_TASK GOAL_. Scan the lines below and report each one containing "споров" by copying it.

_RECORDED INFORMATION_.

■ ■ ■ ■

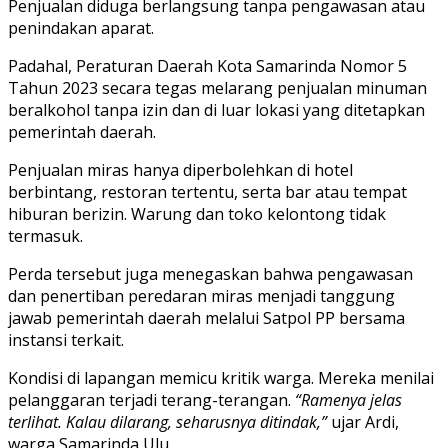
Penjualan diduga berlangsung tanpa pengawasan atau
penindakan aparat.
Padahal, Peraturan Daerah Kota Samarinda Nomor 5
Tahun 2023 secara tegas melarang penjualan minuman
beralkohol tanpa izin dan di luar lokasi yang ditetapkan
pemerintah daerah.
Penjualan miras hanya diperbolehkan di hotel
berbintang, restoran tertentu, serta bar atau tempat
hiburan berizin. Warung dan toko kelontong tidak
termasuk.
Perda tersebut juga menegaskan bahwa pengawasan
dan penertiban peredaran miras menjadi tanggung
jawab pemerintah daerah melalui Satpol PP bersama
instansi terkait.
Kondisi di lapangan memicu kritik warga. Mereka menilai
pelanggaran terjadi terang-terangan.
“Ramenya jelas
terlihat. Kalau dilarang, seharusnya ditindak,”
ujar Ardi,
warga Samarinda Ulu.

■ ■ ■ ■

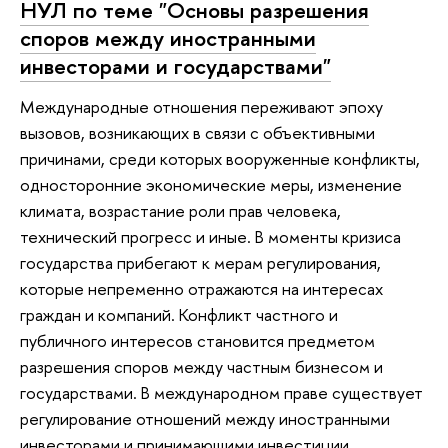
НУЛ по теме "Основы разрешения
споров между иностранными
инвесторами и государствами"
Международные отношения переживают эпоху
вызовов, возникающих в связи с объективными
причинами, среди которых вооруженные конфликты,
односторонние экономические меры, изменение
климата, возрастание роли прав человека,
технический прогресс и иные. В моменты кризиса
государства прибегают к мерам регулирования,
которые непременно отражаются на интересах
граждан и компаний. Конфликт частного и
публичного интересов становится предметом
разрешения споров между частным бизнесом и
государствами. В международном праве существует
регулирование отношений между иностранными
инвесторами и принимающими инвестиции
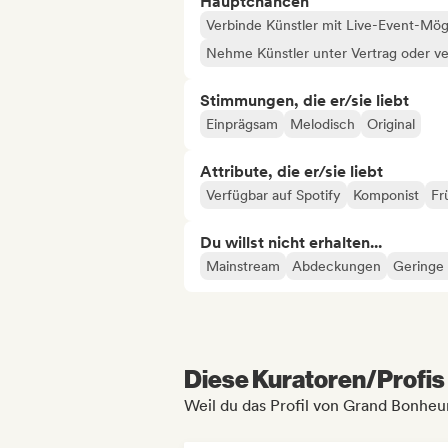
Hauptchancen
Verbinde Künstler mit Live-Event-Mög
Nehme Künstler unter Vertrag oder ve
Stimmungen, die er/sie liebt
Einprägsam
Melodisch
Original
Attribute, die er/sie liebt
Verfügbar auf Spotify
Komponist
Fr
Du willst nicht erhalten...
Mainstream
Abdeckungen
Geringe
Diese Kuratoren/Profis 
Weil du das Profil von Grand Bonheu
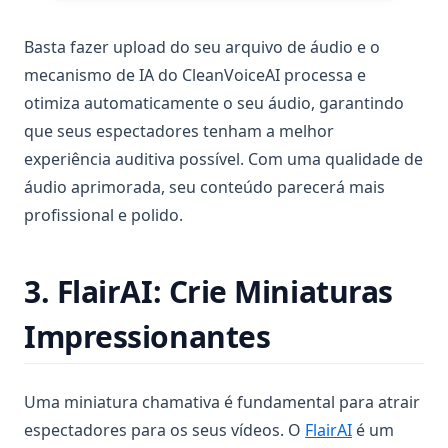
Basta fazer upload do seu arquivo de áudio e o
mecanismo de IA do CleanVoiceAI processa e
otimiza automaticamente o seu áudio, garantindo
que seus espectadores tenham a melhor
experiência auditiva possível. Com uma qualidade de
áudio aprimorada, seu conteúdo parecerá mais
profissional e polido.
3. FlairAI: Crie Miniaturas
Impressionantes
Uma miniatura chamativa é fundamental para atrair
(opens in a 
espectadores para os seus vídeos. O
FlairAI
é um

■ ■ ■ ■

_EXERCISE RESPONSE_.
споров между иностранными
разрешения споров между частным бизнесом и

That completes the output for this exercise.